YOUR ASSIGNMENT
If a line of the records contains the word "brown", list it.

(Collected data)
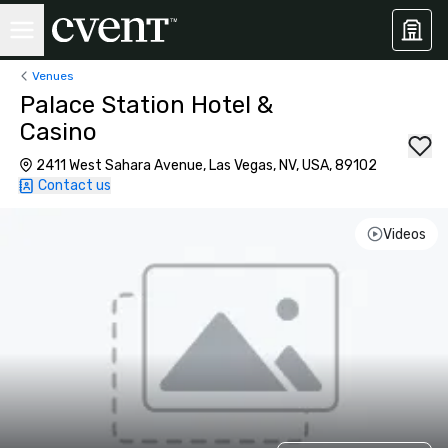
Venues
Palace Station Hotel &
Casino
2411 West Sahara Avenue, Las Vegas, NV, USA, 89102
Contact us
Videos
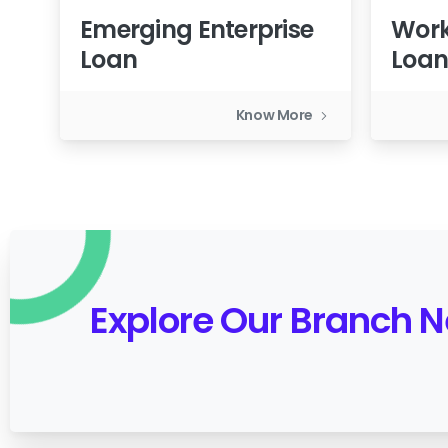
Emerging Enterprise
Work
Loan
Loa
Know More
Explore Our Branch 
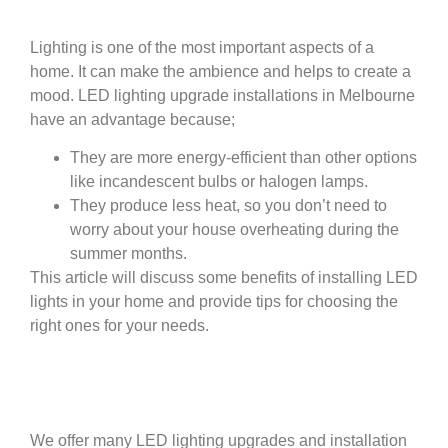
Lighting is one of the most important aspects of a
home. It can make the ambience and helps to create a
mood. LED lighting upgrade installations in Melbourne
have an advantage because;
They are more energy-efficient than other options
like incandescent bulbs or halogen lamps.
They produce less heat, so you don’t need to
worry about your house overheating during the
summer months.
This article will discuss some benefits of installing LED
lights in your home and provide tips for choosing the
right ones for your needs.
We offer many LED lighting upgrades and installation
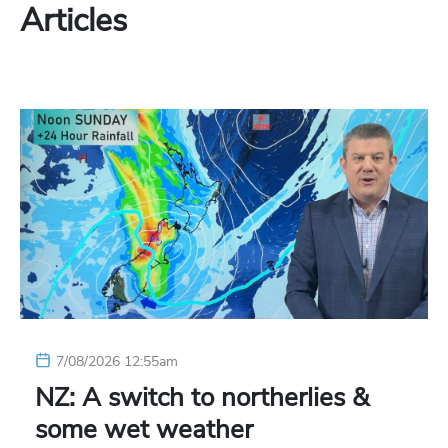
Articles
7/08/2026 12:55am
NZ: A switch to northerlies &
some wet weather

* * *

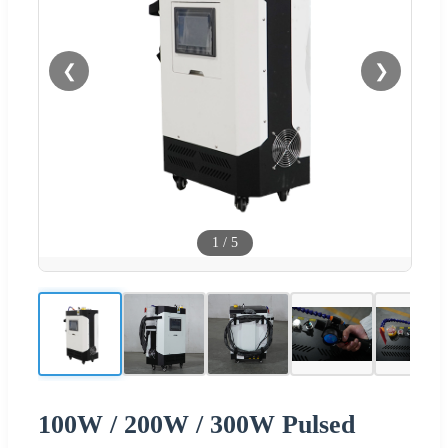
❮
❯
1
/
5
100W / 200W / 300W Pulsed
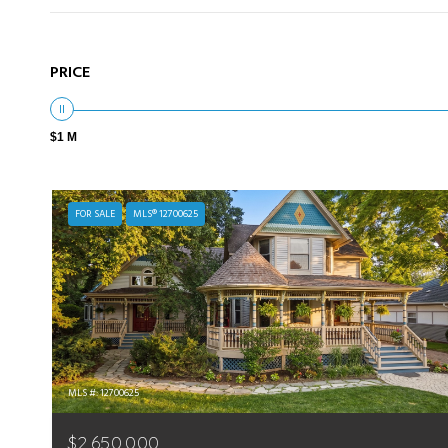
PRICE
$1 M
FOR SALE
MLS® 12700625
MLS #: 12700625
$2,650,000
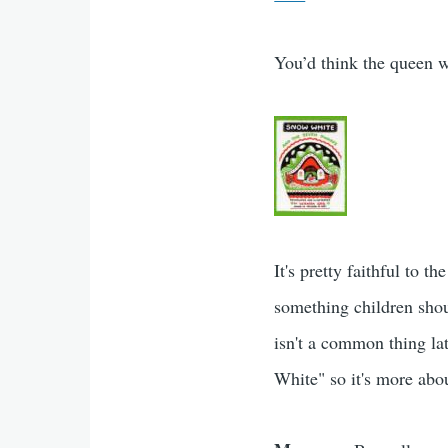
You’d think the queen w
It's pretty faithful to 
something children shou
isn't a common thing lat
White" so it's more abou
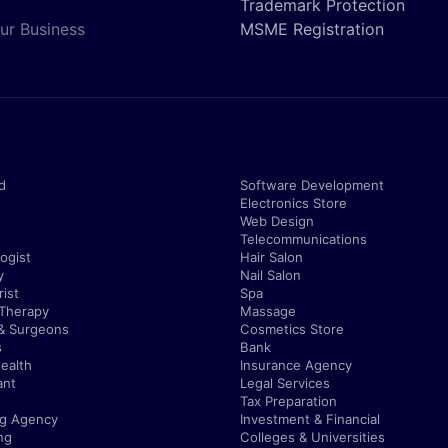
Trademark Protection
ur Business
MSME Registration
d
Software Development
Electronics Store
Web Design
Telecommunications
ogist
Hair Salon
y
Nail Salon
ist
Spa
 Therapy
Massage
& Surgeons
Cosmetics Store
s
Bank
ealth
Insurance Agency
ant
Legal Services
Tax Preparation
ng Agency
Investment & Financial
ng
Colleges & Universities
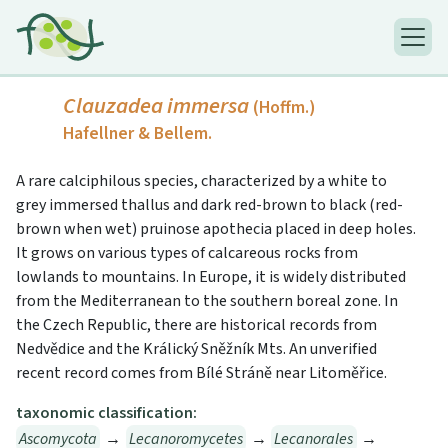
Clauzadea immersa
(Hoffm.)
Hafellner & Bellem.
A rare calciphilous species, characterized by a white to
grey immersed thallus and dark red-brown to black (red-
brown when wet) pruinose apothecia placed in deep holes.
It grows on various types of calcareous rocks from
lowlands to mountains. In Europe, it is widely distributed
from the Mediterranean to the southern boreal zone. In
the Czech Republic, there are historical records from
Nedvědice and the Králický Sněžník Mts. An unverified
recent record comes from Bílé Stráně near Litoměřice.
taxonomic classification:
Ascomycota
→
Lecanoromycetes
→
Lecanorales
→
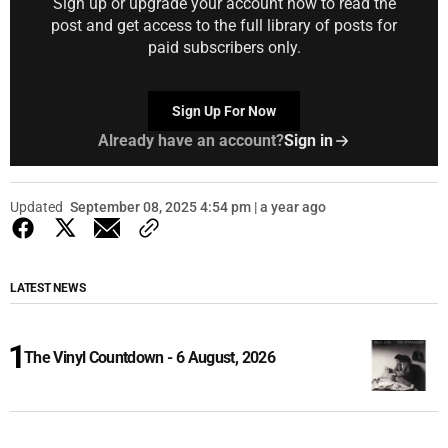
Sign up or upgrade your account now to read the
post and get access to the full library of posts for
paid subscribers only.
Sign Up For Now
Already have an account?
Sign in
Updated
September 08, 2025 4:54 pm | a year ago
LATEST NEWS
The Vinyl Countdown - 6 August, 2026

---

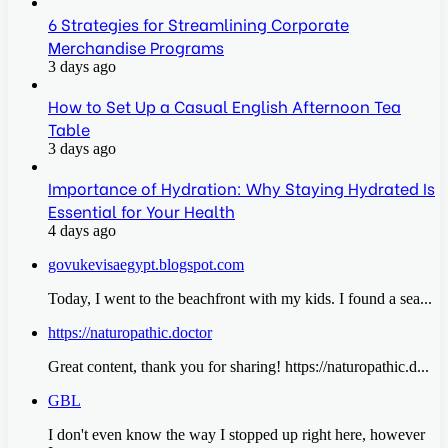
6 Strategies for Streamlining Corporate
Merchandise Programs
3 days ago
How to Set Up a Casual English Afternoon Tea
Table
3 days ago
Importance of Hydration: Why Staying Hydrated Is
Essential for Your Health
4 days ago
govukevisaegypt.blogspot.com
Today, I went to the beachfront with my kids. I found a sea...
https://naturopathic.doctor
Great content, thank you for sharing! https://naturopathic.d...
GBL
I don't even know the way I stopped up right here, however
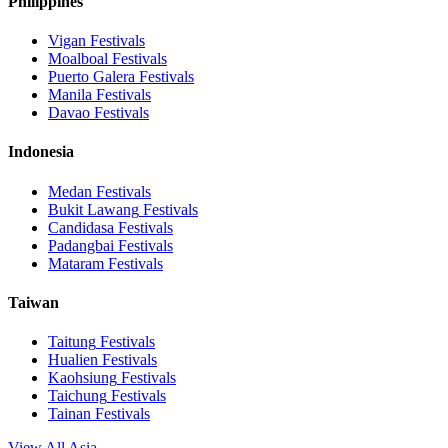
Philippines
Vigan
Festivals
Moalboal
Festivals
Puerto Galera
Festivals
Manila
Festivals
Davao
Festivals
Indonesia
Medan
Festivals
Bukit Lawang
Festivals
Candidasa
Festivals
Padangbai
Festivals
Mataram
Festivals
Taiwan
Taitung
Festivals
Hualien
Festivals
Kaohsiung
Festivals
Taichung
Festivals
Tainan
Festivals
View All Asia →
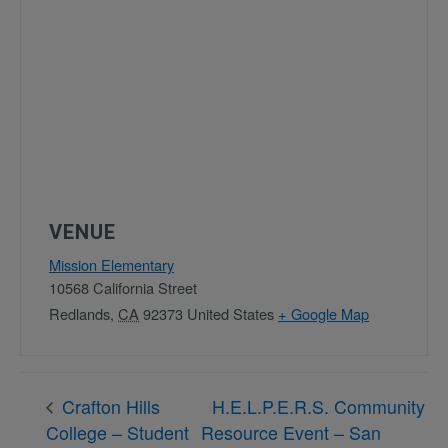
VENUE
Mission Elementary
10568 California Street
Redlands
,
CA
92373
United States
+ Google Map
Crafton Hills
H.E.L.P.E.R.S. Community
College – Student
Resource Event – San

EXPECTED ANSWER
grey immersed thallus and dark red-brown to black (red-
brown when wet) pruinose apothecia placed in deep holes.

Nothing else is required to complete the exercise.